Could you return all of the entries word for word, minus any pictures?

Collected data
▼

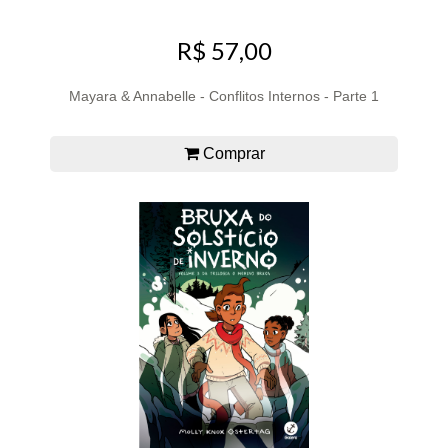
R$ 57,00
Mayara & Annabelle - Conflitos Internos - Parte 1
Comprar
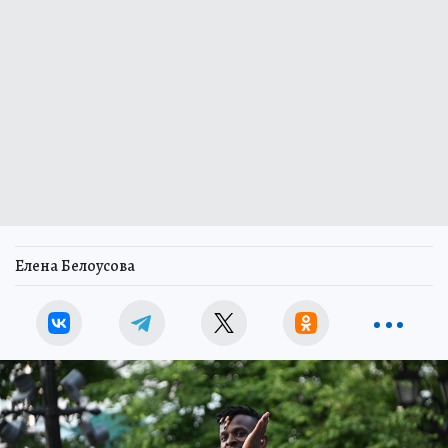
Елена Белоусова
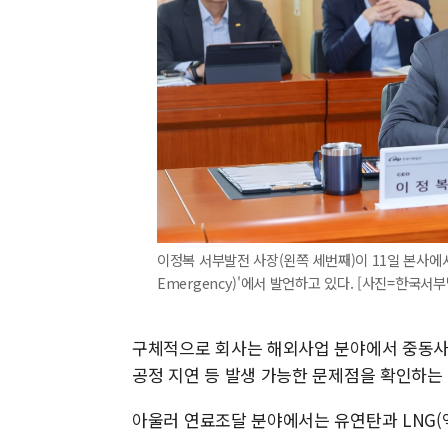
이정복 서부발전 사장(왼쪽 세번째)이 11일 본사에서 열린
Emergency)'에서 발언하고 있다. [사진=한국서부발전
구체적으로 회사는 해외사업 분야에서 중동사태
공정 지연 등 발생 가능한 문제점을 확인하는 
아울러 연료조달 분야에서는 유연탄과 LNG(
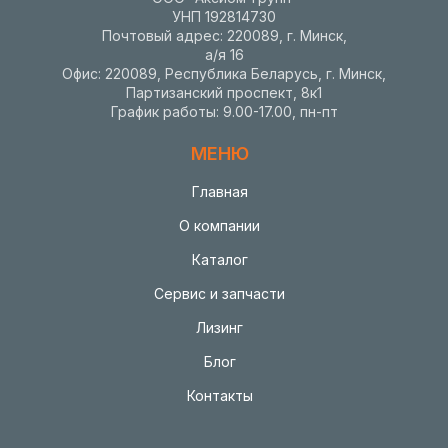
УНП 192814730
Почтовый адрес: 220089, г. Минск,
а/я 16
Офис: 220089, Республика Беларусь, г. Минск,
Партизанский проспект, 8к1
График работы: 9.00-17.00, пн-пт
МЕНЮ
Главная
О компании
Каталог
Сервис и запчасти
Лизинг
Блог
Контакты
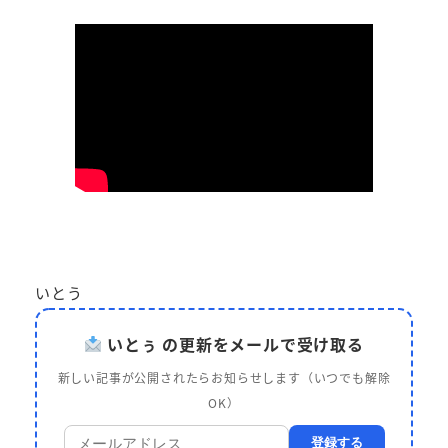
いとう
いとぅ の更新をメールで受け取る
新しい記事が公開されたらお知らせします（いつでも解除
OK）
登録する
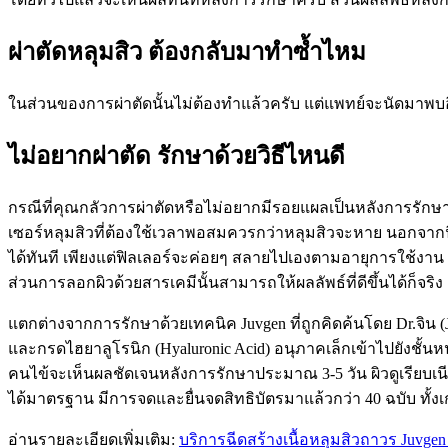
ผ่าตัดหลุมสิว ต้องกลับมาทำซ้ำไหม
ในส่วนของการผ่าตัดนั้นไม่ต้องทำแล้วครับ แต่แพทย์จะนัดมาพบอีก
ไม่อยากผ่าตัด รักษาด้วยวิธีไหนดี
กรณีที่คุณกลัวการผ่าตัดหรือไม่อยากมีรอยแผลเป็นหลังการรัก
เซอร์หลุมสิวที่ต้องใช้เวลาพอสมควรกว่าหลุมสิวจะหาย นอกจากนี้ย
ได้ทันที เพียงแต่ฟิลเลอร์จะค่อยๆ สลายไปเองตามอายุการใช้งาน (6 
ส่วนการลอกผิวด้วยสารเคมีนั้นสามารถให้ผลลัพธ์ที่ดีขึ้นได้ก็จร
แตกต่างจากการรักษาด้วยเทคนิค Juvgen ที่ถูกคิดค้นโดย Dr.จิน (
และกรดไฮยาลูโรนิก (Hyaluronic Acid) อนุภาคเล็กเข้าไปยังชั้นหน
คนไข้จะเห็นผลชัดเจนหลังการรักษาประมาณ 3-5 วัน ผิวดูเรียบเนียน
ได้มาตรฐาน มีการจดและยื่นจดสิทธิบัตรมาแล้วกว่า 40 ฉบับ ทั้งเก
อ่านรายละเอียดเพิ่มเติม:
บริการฉีดสร้างเนื้อหลุมสิวถาวร Juvgen 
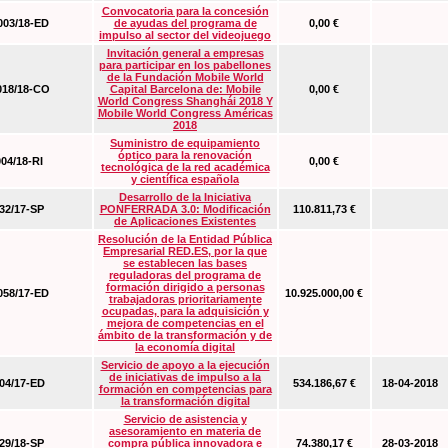
Convocatoria para la concesión
03/18-ED
de ayudas del programa de
0,00 €
impulso al sector del videojuego
Invitación general a empresas
para participar en los pabellones
de la Fundación Mobile World
18/18-CO
Capital Barcelona de: Mobile
0,00 €
World Congress Shanghái 2018 Y
Mobile World Congress Américas
2018
Suministro de equipamiento
óptico para la renovación
04/18-RI
0,00 €
tecnológica de la red académica
y científica española
Desarrollo de la Iniciativa
2/17-SP
PONFERRADA 3.0: Modificación
110.811,73 €
de Aplicaciones Existentes
Resolución de la Entidad Pública
Empresarial RED.ES, por la que
se establecen las bases
reguladoras del programa de
formación dirigido a personas
58/17-ED
10.925.000,00 €
trabajadoras prioritariamente
ocupadas, para la adquisición y
mejora de competencias en el
ámbito de la transformación y de
la economía digital
Servicio de apoyo a la ejecución
de iniciativas de impulso a la
4/17-ED
534.186,67 €
18-04-2018
formación en competencias para
la transformación digital
Servicio de asistencia y
asesoramiento en materia de
9/18-SP
compra pública innovadora e
74.380,17 €
28-03-2018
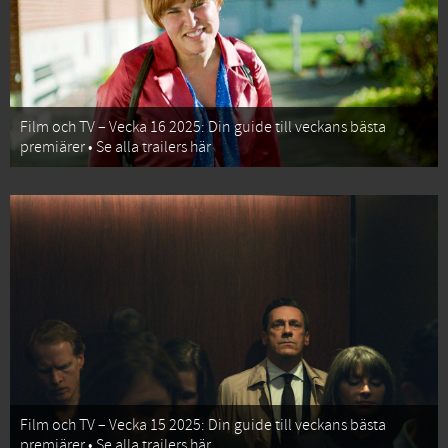
Film och TV – Vecka 16 2025: Din guide till veckans bästa
premiärer • Se alla trailers här
Film och TV – Vecka 15 2025: Din guide till veckans bästa
premiärer • Se alla trailers här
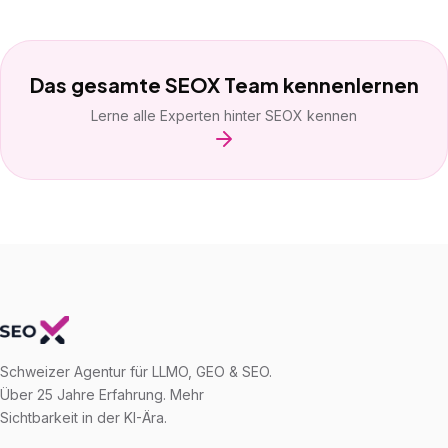
Das gesamte SEOX Team kennenlernen
Lerne alle Experten hinter SEOX kennen
Schweizer Agentur für LLMO, GEO & SEO.
Über 25 Jahre Erfahrung. Mehr
Sichtbarkeit in der KI-Ära.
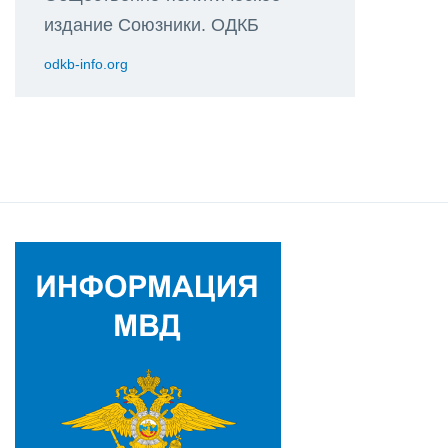
издание Союзники. ОДКБ
odkb-info.org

▲

ANSWER SPACE
R$ 57,00
Mayara & Annabelle - Conflitos Internos - Parte 1
Comprar
Елена Белоусова
이정복 서부발전 사장(왼쪽 세번째)이 11일 본사에서 열린
Emergency)'에서 발언하고 있다. [사진=한국서부발전
구체적으로 회사는 해외사업 분야에서 중동사태
공정 지연 등 발생 가능한 문제점을 확인하는 
아울러 연료조달 분야에서는 유연탄과 LNG(
УНП 192814730
Почтовый адрес: 220089, г. Минск,
а/я 16
Офис: 220089, Республика Беларусь, г. Минск,
Партизанский проспект, 8к1
График работы: 9.00-17.00, пн-пт
МЕНЮ
Главная
О компании
Каталог
Сервис и запчасти
Лизинг
Блог
Контакты
いとう
いとぅ の更新をメールで受け取る
新しい記事が公開されたらお知らせします（いつでも解除
OK）
登録する
ผ่าตัดหลุมสิว ต้องกลับมาทำซ้ำไหม
ในส่วนของการผ่าตัดนั้นไม่ต้องทำแล้วครับ แต่แพทย์จะนัดมาพบอีก
ไม่อยากผ่าตัด รักษาด้วยวิธีไหนดี
กรณีที่คุณกลัวการผ่าตัดหรือไม่อยากมีรอยแผลเป็นหลังการรัก
เซอร์หลุมสิวที่ต้องใช้เวลาพอสมควรกว่าหลุมสิวจะหาย นอกจากนี้ย
ได้ทันที เพียงแต่ฟิลเลอร์จะค่อยๆ สลายไปเองตามอายุการใช้งาน (6 
ส่วนการลอกผิวด้วยสารเคมีนั้นสามารถให้ผลลัพธ์ที่ดีขึ้นได้ก็จร
แตกต่างจากการรักษาด้วยเทคนิค Juvgen ที่ถูกคิดค้นโดย Dr.จิน (
และกรดไฮยาลูโรนิก (Hyaluronic Acid) อนุภาคเล็กเข้าไปยังชั้นหน
คนไข้จะเห็นผลชัดเจนหลังการรักษาประมาณ 3-5 วัน ผิวดูเรียบเนียน
ได้มาตรฐาน มีการจดและยื่นจดสิทธิบัตรมาแล้วกว่า 40 ฉบับ ทั้งเก
อ่านรายละเอียดเพิ่มเติม:
บริการฉีดสร้างเนื้อหลุมสิวถาวร Juvgen 
Convocatoria para la concesión
03/18-ED
de ayudas del programa de
0,00 €
impulso al sector del videojuego
Invitación general a empresas
para participar en los pabellones
de la Fundación Mobile World
18/18-CO
Capital Barcelona de: Mobile
0,00 €
World Congress Shanghái 2018 Y
Mobile World Congress Américas
2018
Suministro de equipamiento
óptico para la renovación
04/18-RI
0,00 €
tecnológica de la red académica
y científica española
Desarrollo de la Iniciativa
2/17-SP
PONFERRADA 3.0: Modificación
110.811,73 €
de Aplicaciones Existentes
Resolución de la Entidad Pública
Empresarial RED.ES, por la que
se establecen las bases
reguladoras del programa de
formación dirigido a personas
58/17-ED
10.925.000,00 €
trabajadoras prioritariamente
ocupadas, para la adquisición y
mejora de competencias en el
ámbito de la transformación y de
la economía digital
Servicio de apoyo a la ejecución
de iniciativas de impulso a la
4/17-ED
534.186,67 €
18-04-2018
formación en competencias para
la transformación digital
Servicio de asistencia y
asesoramiento en materia de
9/18-SP
compra pública innovadora e
74.380,17 €
28-03-2018
Film och TV – Vecka 16 2025: Din guide till veckans bästa
premiärer • Se alla trailers här
Film och TV – Vecka 15 2025: Din guide till veckans bästa
premiärer • Se alla trailers här
Das gesamte SEOX Team kennenlernen
Lerne alle Experten hinter SEOX kennen
Schweizer Agentur für LLMO, GEO & SEO.
Über 25 Jahre Erfahrung. Mehr
Sichtbarkeit in der KI-Ära.
издание Союзники. ОДКБ
odkb-info.org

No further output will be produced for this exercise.